(Page images and extracted text)
#####

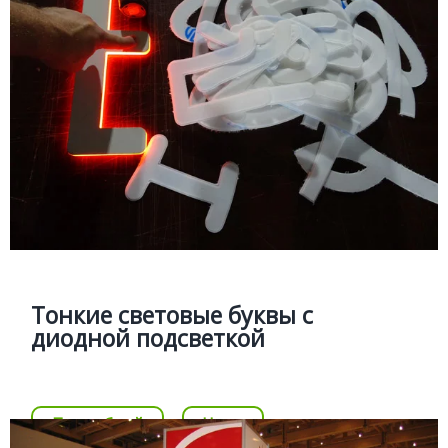
ТОНКИЕ БУКВЫ
Подробней
Тонкие световые буквы с диодной
подсветкой
Изготовление тонких световых букв из прозрачного
акрила с торцевой подсветкой
Тонкие световые буквы с
диодной подсветкой
Цена
Позвонить
Подробней
Цена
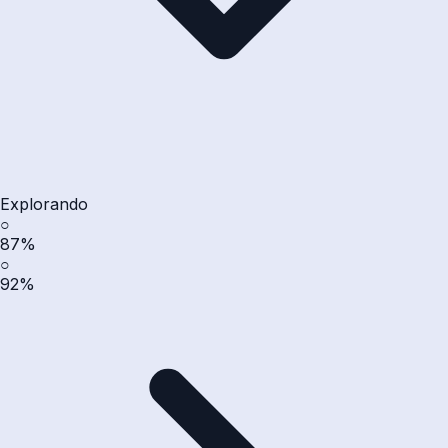
Explorando
○
87%
○
92%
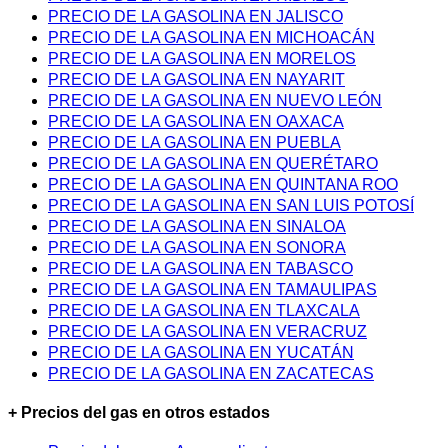
PRECIO DE LA GASOLINA EN JALISCO
PRECIO DE LA GASOLINA EN MICHOACÁN
PRECIO DE LA GASOLINA EN MORELOS
PRECIO DE LA GASOLINA EN NAYARIT
PRECIO DE LA GASOLINA EN NUEVO LEÓN
PRECIO DE LA GASOLINA EN OAXACA
PRECIO DE LA GASOLINA EN PUEBLA
PRECIO DE LA GASOLINA EN QUERÉTARO
PRECIO DE LA GASOLINA EN QUINTANA ROO
PRECIO DE LA GASOLINA EN SAN LUIS POTOSÍ
PRECIO DE LA GASOLINA EN SINALOA
PRECIO DE LA GASOLINA EN SONORA
PRECIO DE LA GASOLINA EN TABASCO
PRECIO DE LA GASOLINA EN TAMAULIPAS
PRECIO DE LA GASOLINA EN TLAXCALA
PRECIO DE LA GASOLINA EN VERACRUZ
PRECIO DE LA GASOLINA EN YUCATÁN
PRECIO DE LA GASOLINA EN ZACATECAS
+ Precios del gas en otros estados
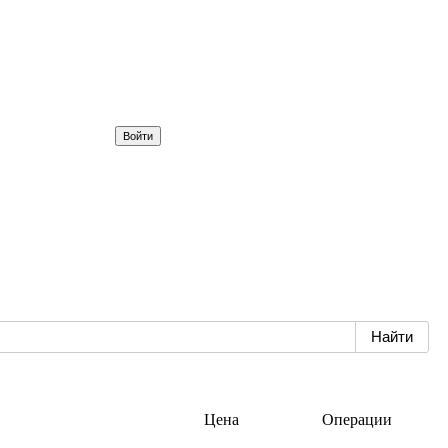
Цена
Операции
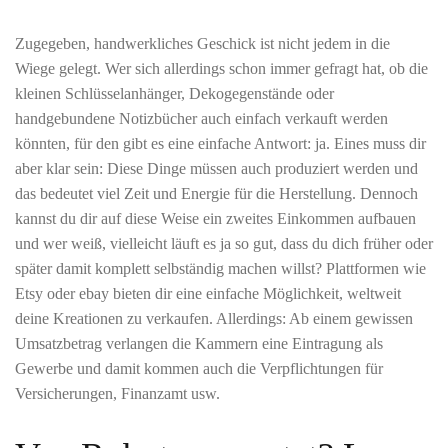
Zugegeben, handwerkliches Geschick ist nicht jedem in die
Wiege gelegt. Wer sich allerdings schon immer gefragt hat, ob die
kleinen Schlüsselanhänger, Dekogegenstände oder
handgebundene Notizbücher auch einfach verkauft werden
könnten, für den gibt es eine einfache Antwort: ja. Eines muss dir
aber klar sein: Diese Dinge müssen auch produziert werden und
das bedeutet viel Zeit und Energie für die Herstellung. Dennoch
kannst du dir auf diese Weise ein zweites Einkommen aufbauen
und wer weiß, vielleicht läuft es ja so gut, dass du dich früher oder
später damit komplett selbständig machen willst? Plattformen wie
Etsy oder ebay bieten dir eine einfache Möglichkeit, weltweit
deine Kreationen zu verkaufen. Allerdings: Ab einem gewissen
Umsatzbetrag verlangen die Kammern eine Eintragung als
Gewerbe und damit kommen auch die Verpflichtungen für
Versicherungen, Finanzamt usw.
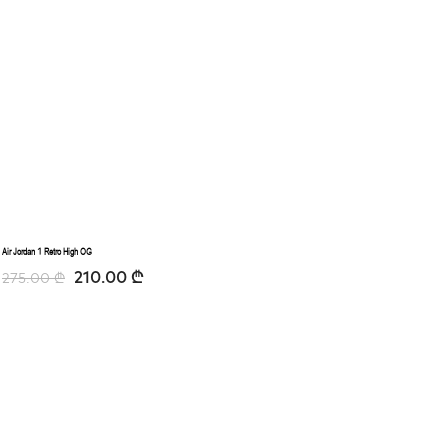
Air Jordan 1 Retro High OG
210.00
₾
275.00
₾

#####

WHAT YOU WILL DO:
Tell how many lines above contain the word "диодной". Nothing but the number is needed.

COMPLETED TASK:
2